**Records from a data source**
>>>>>

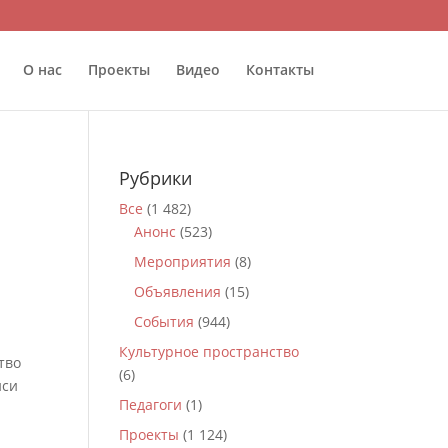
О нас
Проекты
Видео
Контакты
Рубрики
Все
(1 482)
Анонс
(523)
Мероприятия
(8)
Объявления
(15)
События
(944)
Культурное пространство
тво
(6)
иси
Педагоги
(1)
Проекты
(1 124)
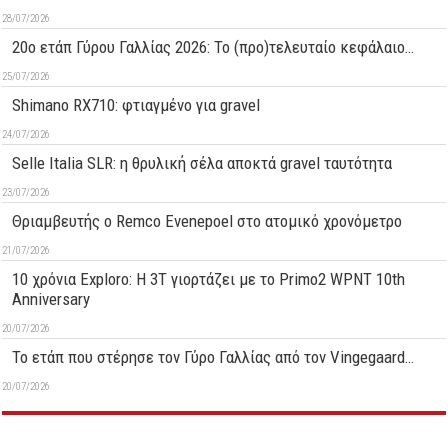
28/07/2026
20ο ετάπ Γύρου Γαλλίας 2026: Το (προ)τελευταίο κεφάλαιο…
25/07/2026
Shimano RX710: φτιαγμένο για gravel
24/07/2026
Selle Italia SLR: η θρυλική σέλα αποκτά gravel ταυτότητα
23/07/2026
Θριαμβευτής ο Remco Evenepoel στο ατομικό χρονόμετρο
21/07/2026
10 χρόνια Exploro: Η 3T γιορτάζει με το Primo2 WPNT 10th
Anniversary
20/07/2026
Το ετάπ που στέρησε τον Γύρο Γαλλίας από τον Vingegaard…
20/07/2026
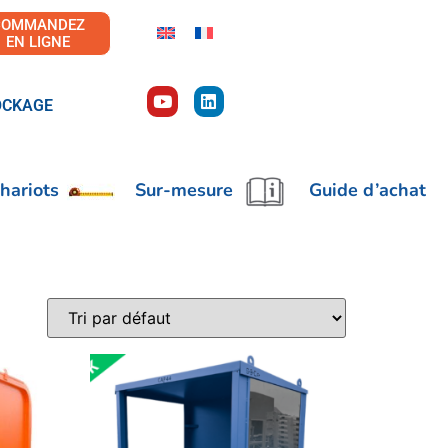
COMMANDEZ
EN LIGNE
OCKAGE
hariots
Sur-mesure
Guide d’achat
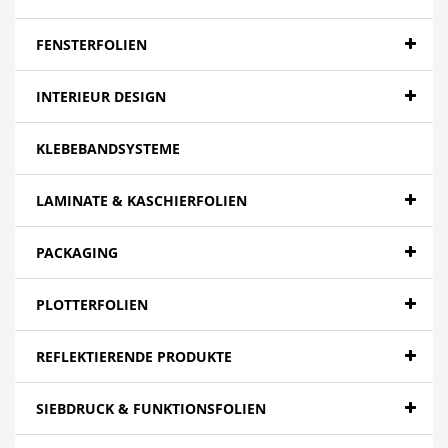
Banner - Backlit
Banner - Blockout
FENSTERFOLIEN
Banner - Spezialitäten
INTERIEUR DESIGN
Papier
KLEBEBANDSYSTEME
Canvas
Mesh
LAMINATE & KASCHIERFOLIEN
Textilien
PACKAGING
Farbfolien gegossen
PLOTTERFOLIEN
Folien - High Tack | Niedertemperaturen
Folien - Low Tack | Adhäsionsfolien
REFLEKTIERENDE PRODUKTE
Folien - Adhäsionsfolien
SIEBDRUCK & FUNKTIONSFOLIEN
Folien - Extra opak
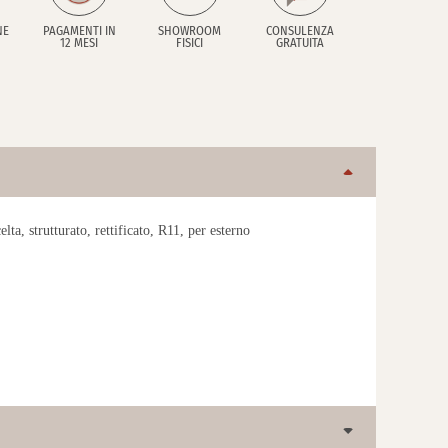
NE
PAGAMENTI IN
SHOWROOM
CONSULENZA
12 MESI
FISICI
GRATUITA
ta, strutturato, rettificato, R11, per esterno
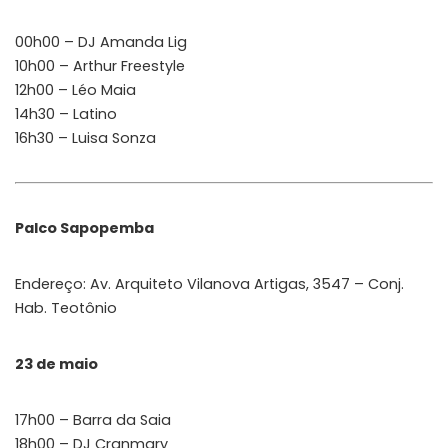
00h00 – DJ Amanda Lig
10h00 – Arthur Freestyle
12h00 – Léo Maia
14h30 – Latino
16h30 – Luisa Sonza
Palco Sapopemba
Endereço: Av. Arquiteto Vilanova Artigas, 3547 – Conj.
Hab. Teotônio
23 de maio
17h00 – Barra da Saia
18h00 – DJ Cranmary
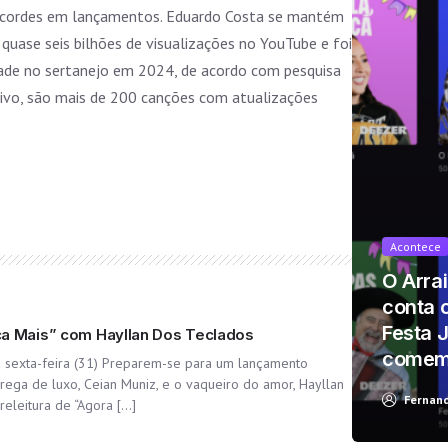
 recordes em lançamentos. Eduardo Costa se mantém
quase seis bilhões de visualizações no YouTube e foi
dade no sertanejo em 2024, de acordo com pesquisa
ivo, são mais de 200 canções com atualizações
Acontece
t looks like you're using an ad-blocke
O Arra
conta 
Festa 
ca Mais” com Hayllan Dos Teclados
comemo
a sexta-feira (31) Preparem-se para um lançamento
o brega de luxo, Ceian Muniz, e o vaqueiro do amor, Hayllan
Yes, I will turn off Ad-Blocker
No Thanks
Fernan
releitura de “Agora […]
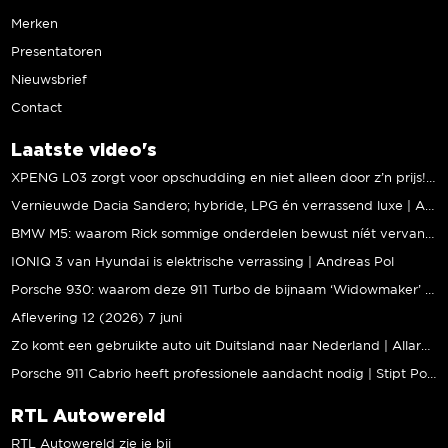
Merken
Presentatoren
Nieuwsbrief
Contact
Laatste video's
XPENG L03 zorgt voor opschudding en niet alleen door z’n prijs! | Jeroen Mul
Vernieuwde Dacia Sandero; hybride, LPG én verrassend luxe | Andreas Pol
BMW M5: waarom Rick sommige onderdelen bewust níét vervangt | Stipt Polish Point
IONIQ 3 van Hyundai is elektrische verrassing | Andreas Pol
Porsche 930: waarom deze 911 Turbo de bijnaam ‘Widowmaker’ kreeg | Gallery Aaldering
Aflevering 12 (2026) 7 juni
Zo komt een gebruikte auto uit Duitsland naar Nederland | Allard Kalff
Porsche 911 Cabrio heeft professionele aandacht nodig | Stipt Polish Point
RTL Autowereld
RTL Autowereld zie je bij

<<<<<

**Work to be completed**
If an entry holds a picture, skip the picture and print the rest of the data exactly.

**Exercise solution**
О нас
Проекты
Видео
Контакты
Рубрики
Все
(1 482)
Анонс
(523)
Мероприятия
(8)
Объявления
(15)
События
(944)
Культурное пространство
тво
(6)
иси
Педагоги
(1)
Проекты
(1 124)
28/07/2026
20ο ετάπ Γύρου Γαλλίας 2026: Το (προ)τελευταίο κεφάλαιο…
25/07/2026
Shimano RX710: φτιαγμένο για gravel
24/07/2026
Selle Italia SLR: η θρυλική σέλα αποκτά gravel ταυτότητα
23/07/2026
Θριαμβευτής ο Remco Evenepoel στο ατομικό χρονόμετρο
21/07/2026
10 χρόνια Exploro: Η 3T γιορτάζει με το Primo2 WPNT 10th
Anniversary
20/07/2026
Το ετάπ που στέρησε τον Γύρο Γαλλίας από τον Vingegaard…
20/07/2026
COMMANDEZ
EN LIGNE
OCKAGE
hariots
Sur-mesure
Guide d’achat
Banner - Backlit
Banner - Blockout
FENSTERFOLIEN
Banner - Spezialitäten
INTERIEUR DESIGN
Papier
KLEBEBANDSYSTEME
Canvas
Mesh
LAMINATE & KASCHIERFOLIEN
Textilien
PACKAGING
Farbfolien gegossen
PLOTTERFOLIEN
Folien - High Tack | Niedertemperaturen
Folien - Low Tack | Adhäsionsfolien
REFLEKTIERENDE PRODUKTE
Folien - Adhäsionsfolien
SIEBDRUCK & FUNKTIONSFOLIEN
Folien - Extra opak
NE
PAGAMENTI IN
SHOWROOM
CONSULENZA
12 MESI
FISICI
GRATUITA
ta, strutturato, rettificato, R11, per esterno
00h00 – DJ Amanda Lig
10h00 – Arthur Freestyle
12h00 – Léo Maia
14h30 – Latino
16h30 – Luisa Sonza
Palco Sapopemba
Endereço: Av. Arquiteto Vilanova Artigas, 3547 – Conj.
Hab. Teotônio
23 de maio
17h00 – Barra da Saia
18h00 – DJ Cranmary
 recordes em lançamentos. Eduardo Costa se mantém
quase seis bilhões de visualizações no YouTube e foi
dade no sertanejo em 2024, de acordo com pesquisa
ivo, são mais de 200 canções com atualizações
Acontece
t looks like you're using an ad-blocke
O Arra
conta 
Festa 
ca Mais” com Hayllan Dos Teclados
comemo
a sexta-feira (31) Preparem-se para um lançamento
o brega de luxo, Ceian Muniz, e o vaqueiro do amor, Hayllan
Yes, I will turn off Ad-Blocker
No Thanks
Fernan
releitura de “Agora […]
Merken
Presentatoren
Nieuwsbrief
Contact
Laatste video's
XPENG L03 zorgt voor opschudding en niet alleen door z’n prijs! | Jeroen Mul
Vernieuwde Dacia Sandero; hybride, LPG én verrassend luxe | Andreas Pol
BMW M5: waarom Rick sommige onderdelen bewust níét vervangt | Stipt Polish Point
IONIQ 3 van Hyundai is elektrische verrassing | Andreas Pol
Porsche 930: waarom deze 911 Turbo de bijnaam ‘Widowmaker’ kreeg | Gallery Aaldering
Aflevering 12 (2026) 7 juni
Zo komt een gebruikte auto uit Duitsland naar Nederland | Allard Kalff
Porsche 911 Cabrio heeft professionele aandacht nodig | Stipt Polish Point
RTL Autowereld
RTL Autowereld zie je bij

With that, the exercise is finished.